To take this analogy one step further, there is a reason that orchestras rehearse before performing for a live audience. The ability to run through the piece when the stakes are lower to work out kinks before the big debut. Each individual player can practice how their execution of the written music works in the real world when they’re swimming in a rich complex sea of sound, allowing the conductor and the players to identify any common issues. They can identify the points at which the orchestra keeps falling apart or the oboe keeps missing their entrance so that by the time the performance rolls along, the concerto flows perfectly. 

This is strikingly similar to running new code in staging before it fully launches into production, and just like orchestras, the more one can simulate the performance environment before the big debut, the better the chances are that it will go off without a hitch. This is basically the orchestral version of a canary deploy - just as one tests new code with a small percentage of live traffic to make sure it works in that environment, an orchestra may very well bring in small friendly audiences for the dress rehearsal, allowing players to get their toes wet and practice under minor pressure, so that they increase their chances of a perfect performance when it matters most. 

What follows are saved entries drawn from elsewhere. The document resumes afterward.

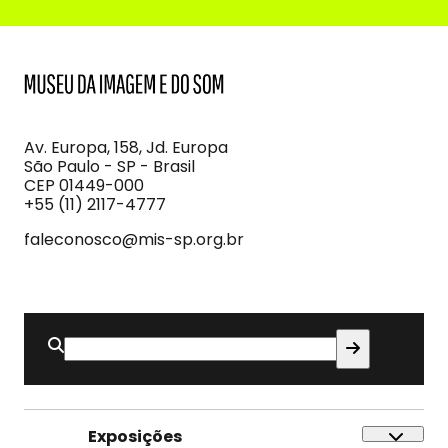
MIS
Museu
da
Imagem
Av. Europa, 158, Jd. Europa
e
São Paulo - SP - Brasil
do
CEP 01449-000
Som
+55 (11) 2117-4777
faleconosco@mis-sp.org.br
Buscar
por:
Exposições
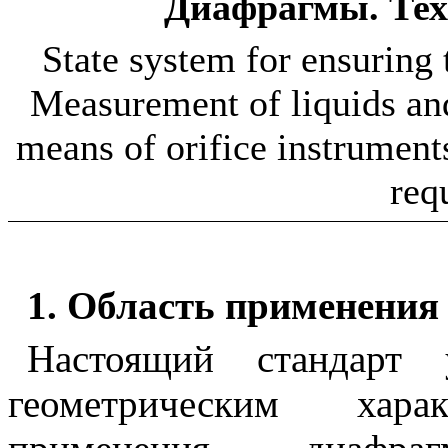
Диафрагмы. Тех
State system for ensuring
Measurement of liquids and
means of orifice instruments
req
1
. Область применения
Н
астоящий стандарт 
геометрическим хар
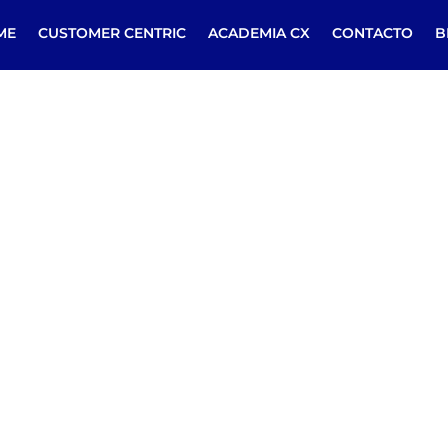
ME
CUSTOMER CENTRIC
ACADEMIA CX
CONTACTO
B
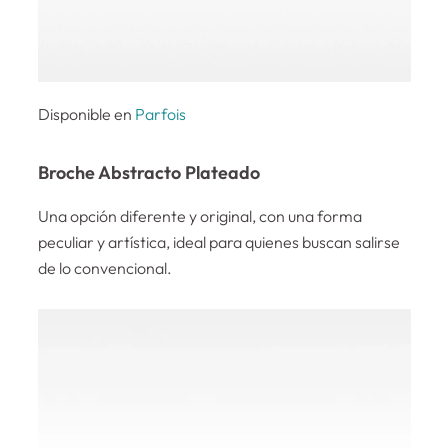
Disponible en
Parfois
Broche Abstracto Plateado
Una opción diferente y original, con una forma
peculiar y artística, ideal para quienes buscan salirse
de lo convencional.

"It is just as difficult to pinpoint the source of the musical error as it is to pinpoint the true source of an error in a stack of microservices, with APIs and dependencies changing as quickly as chords change in an orchestral piece."

I hope you are as excited as I am to see how the cloud-native equivalent of a modern orchestra pans out. If it’s anything like Rachmaninoff’s Rhapsody on a Theme of Paganini, it will be worth the ride.